[Collected data]
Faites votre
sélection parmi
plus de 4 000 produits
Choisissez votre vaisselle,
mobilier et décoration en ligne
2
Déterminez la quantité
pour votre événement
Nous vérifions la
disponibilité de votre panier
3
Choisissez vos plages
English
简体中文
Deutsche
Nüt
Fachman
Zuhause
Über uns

--

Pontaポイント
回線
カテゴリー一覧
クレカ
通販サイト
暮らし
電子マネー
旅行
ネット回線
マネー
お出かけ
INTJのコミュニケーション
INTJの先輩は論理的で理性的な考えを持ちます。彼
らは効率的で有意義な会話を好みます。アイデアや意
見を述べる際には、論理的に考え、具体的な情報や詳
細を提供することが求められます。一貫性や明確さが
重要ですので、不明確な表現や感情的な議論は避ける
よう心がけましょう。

• _What you need to do_
Copy each line in the data that holds the word "votre".

• _Answer to this task_
Faites votre
Choisissez votre vaisselle,
pour votre événement
disponibilité de votre panier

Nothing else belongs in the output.